Bütün bu özelleştirmelerle kamu kaynaklarına elde edilen gelirlerin çoğu yolsuzlukla yandaşlara pay edilirken, ülkemiz buralarda sağlanan istihdamdan da mahrum kaldı, 1937 de açıldığında 2.500 kişinin çalıştığı Nazilli Sümerbank fabrikası gibi binlerce istihdam yeri satılıp çalışanların çoğu sokağa atıldı.

Aralarında Türkiye’nin en hayati kuruluşlarının da olduğu; Türk Telekom-Telsim-Avea-Türkcell(yarısı)-TGRT Fox-PETKİM-POAŞ-Enerjisan(yarısı)-TEKEL-Migros-Eczacıbaşı ilaç-İzocam-Demirdöküm-Döktaş-Beymen(yarsı)-Araç muayene istasyonları-Başak sigorta-Adabank-Finansbank-Oyakbank-Denizbank-Türkiye finans-TEB bank-MNG bank-Dışbank-Şekerbank-Yapıkredi(yarısı)-Garantibankası(yarısı)-Demirbank-Tekfenbank-Sitebank-C bank gibi kuruluşlar da yabancılara satıldı. Hatay’ın 3.7 milyon metrekare ve diğer şehirlerde metrekaresi bilinmeyen ölçekte arazilerinin önemli bölümü yabancılara satıldı.

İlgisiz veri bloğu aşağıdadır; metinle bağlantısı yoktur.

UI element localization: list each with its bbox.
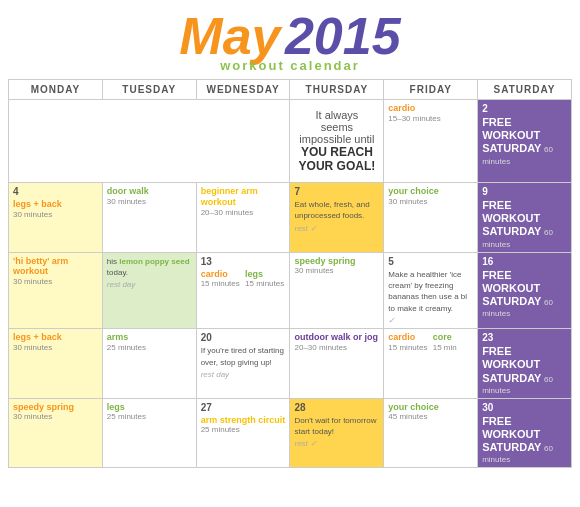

Özel sektör hisselerinin yabancılar tarafından paylaşılması sağlandı, ülkede üretim yapan büyük firma hisselerinin çoğu yabancılara satıldı, borsada yabancıların payı %70 lere ulaştı. Gıda sektörü yabancıların eline geçti. Bebek mamasının %90 ı, 2 milyar dolarlık bira pazarının %50 si, sıvı yağ piyasasının %80 i, kahvenin %66 sı, çikolatanın en büyük hissedarı, fındığın tamamına yakını, gıda perakendecisi Carefoursa-Migros-Metro-Tesco gibi yaygın marketlerin tamamı, en önemli temizlik ürünleri markaları Mintax-Tursil-Persil-Alo-Hacışakir-Omo’nun tamamı, süt ürünlerinden Pınar-Ülker-Danone-Yörsan-SEK-Dimes gibiler, Ankara makarna-Piyale-Pastavilla gibi unlu mamullerin %70 i yabancılara geçti. TÜİK istatistiklerine göre imalat sektörünün %60 ı yabancıları eline geçti.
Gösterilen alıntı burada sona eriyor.